Source data ▸

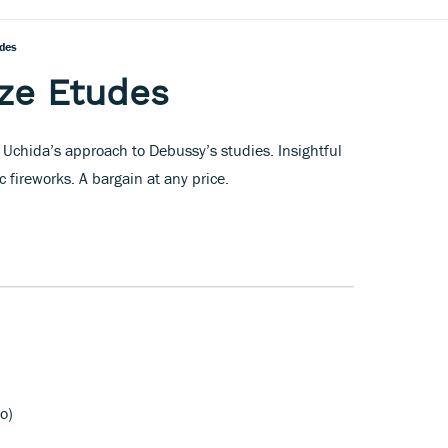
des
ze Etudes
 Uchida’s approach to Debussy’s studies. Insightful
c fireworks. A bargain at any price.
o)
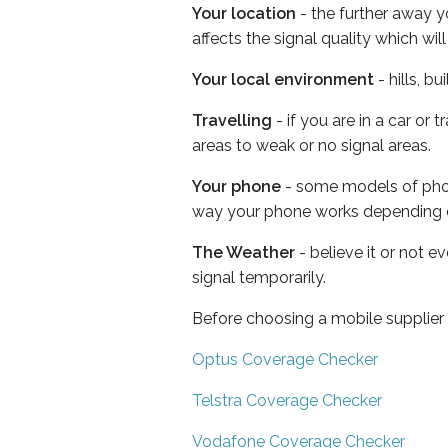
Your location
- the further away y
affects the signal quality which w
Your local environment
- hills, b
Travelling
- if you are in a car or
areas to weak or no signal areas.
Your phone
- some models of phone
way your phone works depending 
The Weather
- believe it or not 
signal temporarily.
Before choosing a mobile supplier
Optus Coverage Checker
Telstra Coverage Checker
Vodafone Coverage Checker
==
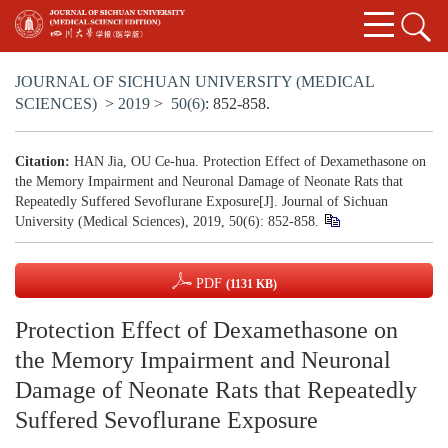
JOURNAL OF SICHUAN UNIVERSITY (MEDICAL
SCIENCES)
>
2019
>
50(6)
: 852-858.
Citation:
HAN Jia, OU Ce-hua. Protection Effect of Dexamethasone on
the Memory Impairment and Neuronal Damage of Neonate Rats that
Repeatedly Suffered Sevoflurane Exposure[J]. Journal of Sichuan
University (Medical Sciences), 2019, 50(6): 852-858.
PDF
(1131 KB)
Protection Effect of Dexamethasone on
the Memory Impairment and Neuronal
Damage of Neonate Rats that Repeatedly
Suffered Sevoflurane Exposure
...
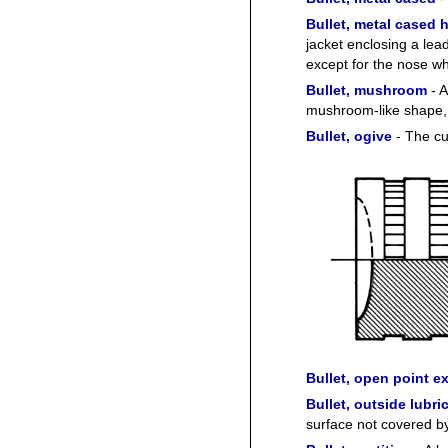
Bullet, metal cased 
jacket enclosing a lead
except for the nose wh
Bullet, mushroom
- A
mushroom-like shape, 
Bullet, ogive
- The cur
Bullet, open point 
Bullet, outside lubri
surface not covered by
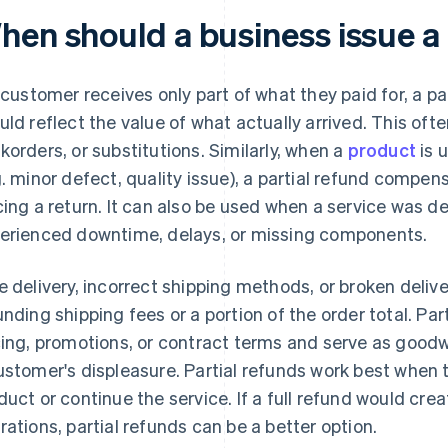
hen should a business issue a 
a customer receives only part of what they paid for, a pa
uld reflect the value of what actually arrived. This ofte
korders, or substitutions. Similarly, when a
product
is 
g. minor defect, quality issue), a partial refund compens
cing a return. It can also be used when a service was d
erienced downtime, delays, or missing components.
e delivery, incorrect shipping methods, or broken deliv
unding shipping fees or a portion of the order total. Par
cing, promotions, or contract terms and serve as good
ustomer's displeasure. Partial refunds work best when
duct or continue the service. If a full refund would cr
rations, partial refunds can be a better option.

The problem ▸
Every line of the listing that holds the word "Memory" should be counted. Please give that number only.

Your solution ▸
2